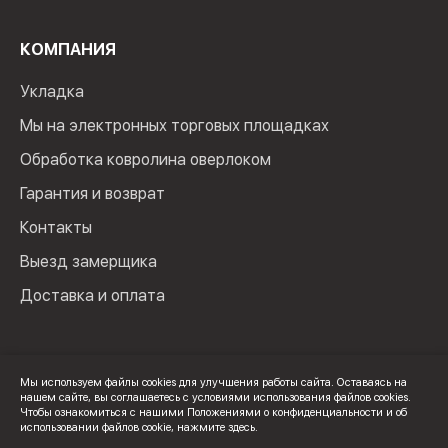
КОМПАНИЯ
Укладка
Мы на электронных торговых площадках
Обработка ковролина оверлоком
Гарантия и возврат
Контакты
Выезд замерщика
Доставка и оплата
Мы используем файлы cookies для улучшения работы сайта. Оставаясь на
нашем сайте, вы соглашаетесь с условиями использования файлов cookies.
© 2024 Мир Ковролина. ИП Зверев Максим Ильич. ИНН:
Чтобы ознакомиться с нашими Положениями о конфиденциальности и об
100502600325
использовании файлов cookie,
нажмите здесь
.
Политика конфиденциальности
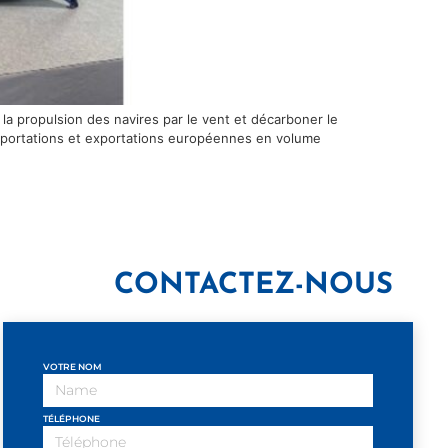
 la propulsion des navires par le vent et décarboner le
importations et exportations européennes en volume
CONTACTEZ-NOUS
VOTRE NOM
TÉLÉPHONE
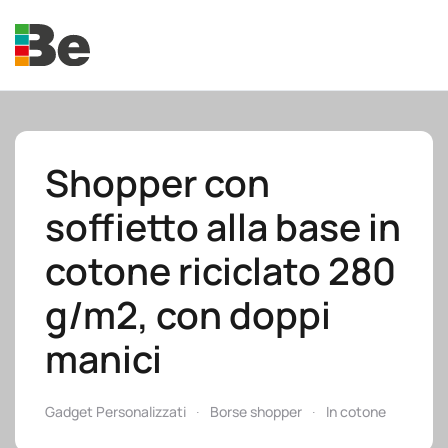
Skip to main content
Shopper con
soffietto alla base in
e.promo
cotone riciclato 280
g/m2, con doppi
manici
e.professional
Gadget Personalizzati
Borse shopper
In cotone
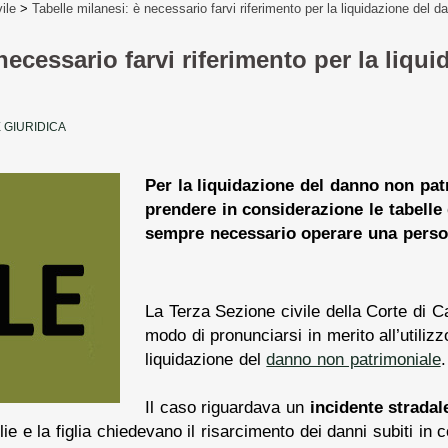
vile
>
Tabelle milanesi: è necessario farvi riferimento per la liquidazione del 
necessario farvi riferimento per la liqu
 GIURIDICA
Per la liquidazione del danno non pat
prendere in considerazione le tabelle
sempre necessario operare una person
La Terza Sezione civile della Corte di
modo di pronunciarsi in merito all’utiliz
liquidazione del
danno non patrimoniale
.
Il caso riguardava un
incidente stradal
ie e la figlia chiedevano il risarcimento dei danni subiti i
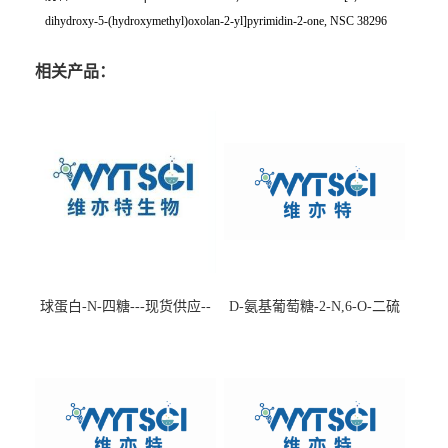
dihydroxy-5-(hydroxymethyl)oxolan-2-yl]pyrimidin-2-one, NSC 38296
相关产品：
球蛋白-N-四糖---现货供应--
D-氨基葡萄糖-2-N,6-O-二硫
-75660-79-6
酸盐钠盐---202266-99-7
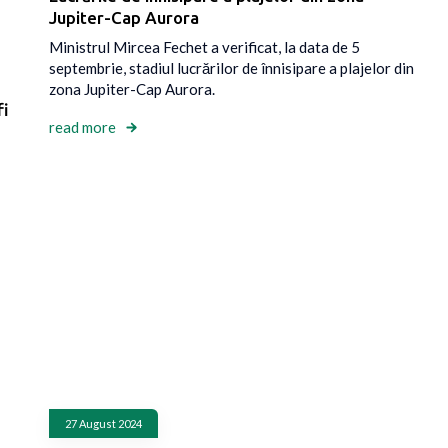
Jupiter-Cap Aurora
Ministrul Mircea Fechet a verificat, la data de 5
septembrie, stadiul lucrărilor de înnisipare a plajelor din
zona Jupiter-Cap Aurora.
fi
read more
27 August 2024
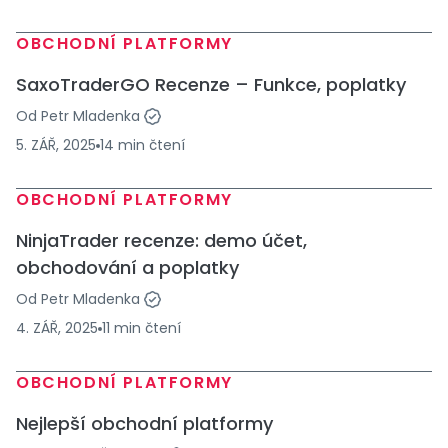
OBCHODNÍ PLATFORMY
SaxoTraderGO Recenze – Funkce, poplatky
Od
Petr Mladenka
5. ZÁŘ, 2025
14
min
čtení
OBCHODNÍ PLATFORMY
NinjaTrader recenze: demo účet,
obchodování a poplatky
Od
Petr Mladenka
4. ZÁŘ, 2025
11
min
čtení
OBCHODNÍ PLATFORMY
Nejlepší obchodní platformy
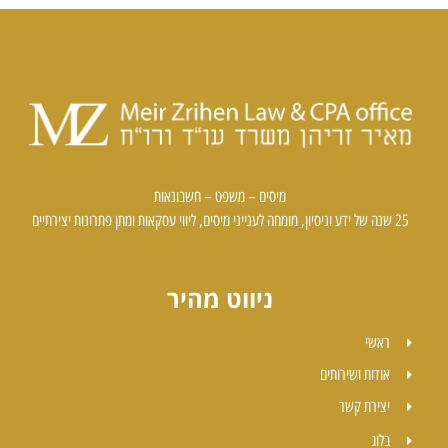
מיסים – משפט – חשבונאות
25 שנה של ידע וניסיון, מומחה לענייני מיסים, ליווי עסקאות ומתן פתרונות יצירתיים
ניווט מהיר
ראשי
אודות ושירותים
יצירת קשר
בלוג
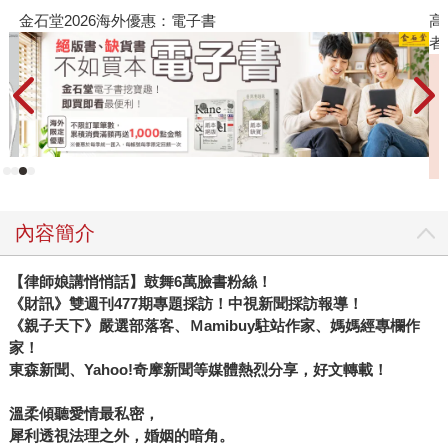
金石堂2026海外優惠：電子書
高
者
內容簡介
【律師娘講悄悄話】鼓舞
6
萬臉書粉絲！
《財訊》雙週刊
477
期專題採訪！中視新聞採訪報導！
《親子天下》嚴選部落客、Ｍ
amibuy
駐站作家、媽媽經專欄作
家！
東森新聞、
Yahoo!
奇摩新聞等媒體熱烈分享，好文轉載！
溫柔傾聽愛情最私密，
犀利透視法理之外，婚姻的暗角。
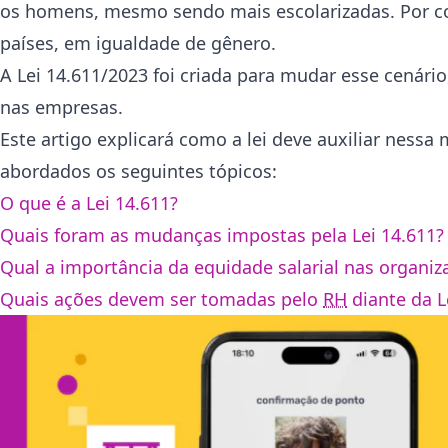
os homens, mesmo sendo mais escolarizadas. Por c
países, em igualdade de gênero.
A Lei 14.611/2023 foi criada para mudar esse cenári
nas empresas.
Este artigo explicará como a lei deve auxiliar nessa
abordados os seguintes tópicos:
O que é a Lei 14.611?
Quais foram as mudanças impostas pela Lei 14.611
Qual a importância da equidade salarial nas organi
Quais ações devem ser tomadas pelo
RH
diante da L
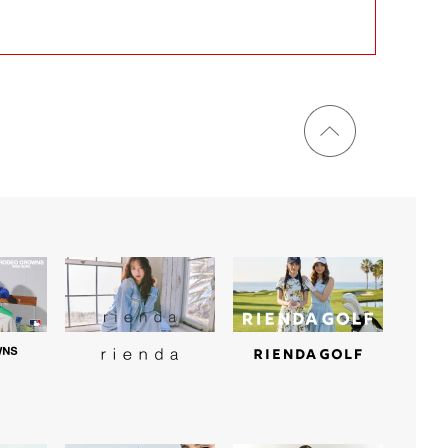
ページ
トップ
に戻る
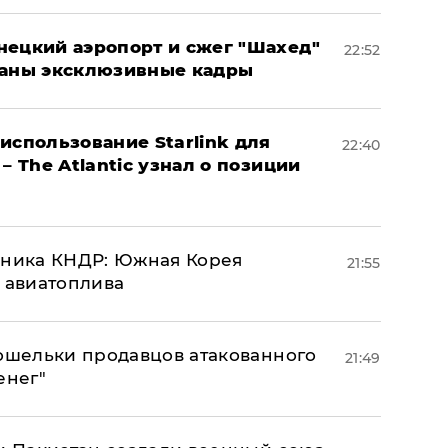
нецкий аэропорт и сжег "Шахед"
22:52
ваны эксклюзивные кадры
использование Starlink для
22:40
– The Atlantic узнал о позиции
юзника КНДР: Южная Корея
21:55
н авиатоплива
кошельки продавцов атакованного
21:49
енег"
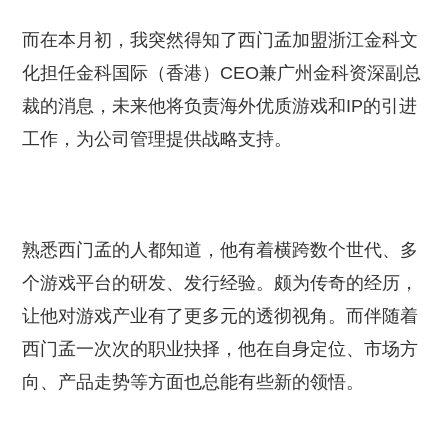
而在本月初，我突然得知了西门孟加盟浙江金科文
化担任金科国际（香港）CEO兼广州金科资深副总
裁的消息，未来他将负责海外优质游戏和IP的引进
工作，为公司管理提供战略支持。
熟悉西门孟的人都知道，他有着横跨数个世代、多
个游戏平台的研发、发行经验。颇为传奇的经历，
让他对游戏产业有了更多元的透彻视角。而伴随着
西门孟一次次的职业抉择，他在自身定位、市场方
向、产品走势等方面也总能有些新的领悟。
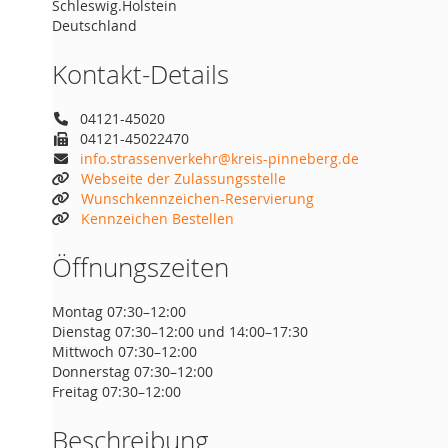
Schleswig.Holstein
Deutschland
Kontakt-Details
04121-45020
04121-45022470
info.strassenverkehr@kreis-pinneberg.de
Webseite der Zulassungsstelle
Wunschkennzeichen-Reservierung
Kennzeichen Bestellen
Öffnungszeiten
Montag 07:30–12:00
Dienstag 07:30–12:00 und 14:00–17:30
Mittwoch 07:30–12:00
Donnerstag 07:30–12:00
Freitag 07:30–12:00
Beschreibung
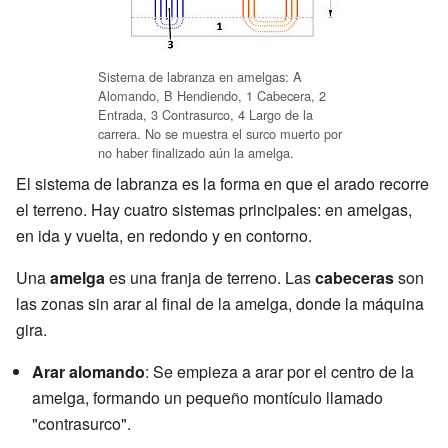
Sistema de labranza en amelgas: A
Alomando, B Hendiendo, 1 Cabecera, 2
Entrada, 3 Contrasurco, 4 Largo de la
carrera. No se muestra el surco muerto por
no haber finalizado aún la amelga.
El sistema de labranza es la forma en que el arado recorre
el terreno. Hay cuatro sistemas principales: en amelgas,
en ida y vuelta, en redondo y en contorno.
Una
amelga
es una franja de terreno. Las
cabeceras
son
las zonas sin arar al final de la amelga, donde la máquina
gira.
Arar alomando
: Se empieza a arar por el centro de la
amelga, formando un pequeño montículo llamado
"contrasurco".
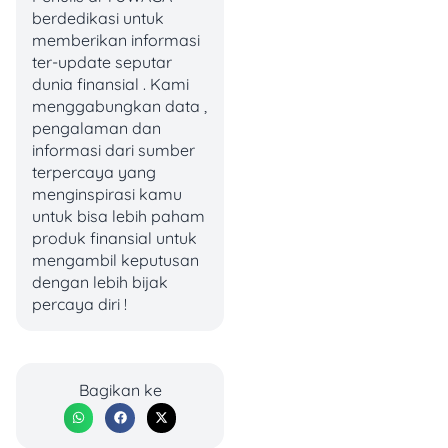
berdedikasi untuk
sekitar Rp4,000,000–
memberikan informasi
Rp8,000,000 per
ter-update seputar
bulan
dunia finansial . Kami
Panti premium atau
menggabungkan data ,
eksklusif: bisa
pengalaman dan
mencapai
informasi dari sumber
Rp15,000,000 hingga
terpercaya yang
Rp40,000,000 per
menginspirasi kamu
bulan
untuk bisa lebih paham
produk finansial untuk
Beberapa panti juga
mengambil keputusan
meminta biaya pangkal
dengan lebih bijak
sekitar Rp3 juta hingga Rp5
percaya diri !
juta untuk administrasi awal
atau jaminan perawatan.
Rekomendasi Panti
Bagikan ke
Jompo dan Biayanya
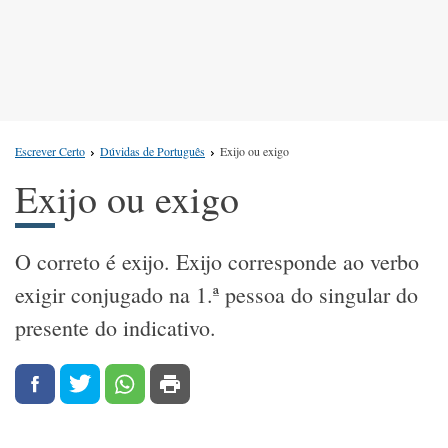
Escrever Certo
Dúvidas de Português
Exijo ou exigo
Exijo ou exigo
O correto é exijo. Exijo corresponde ao verbo
exigir conjugado na 1.ª pessoa do singular do
presente do indicativo.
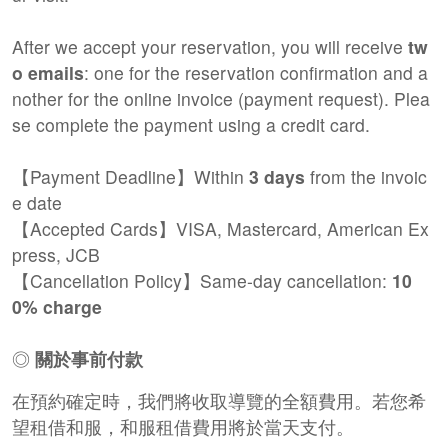
After we accept your reservation, you will receive
tw
o emails
: one for the reservation confirmation and a
nother for the online invoice (payment request). Plea
se complete the payment using a credit card.
【Payment Deadline】Within
3 days
from the invoic
e date
【Accepted Cards】VISA, Mastercard, American Ex
press, JCB
【Cancellation Policy】Same-day cancellation:
10
0% charge
◎
關於事前付款
在預約確定時，我們將收取導覽的全額費用。若您希
望租借和服，和服租借費用將於當天支付。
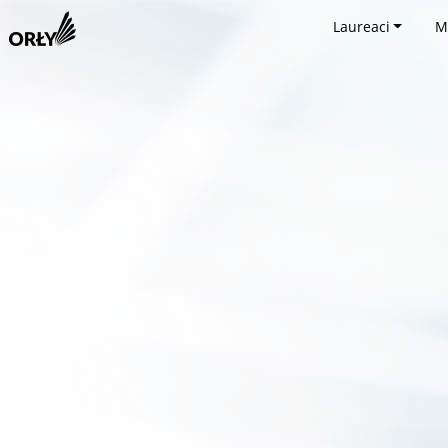
Laureaci
M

========

TASK OBJECTIVE: Only the number is needed: state how many lines in the listing contain "necessario".

RESULT: 3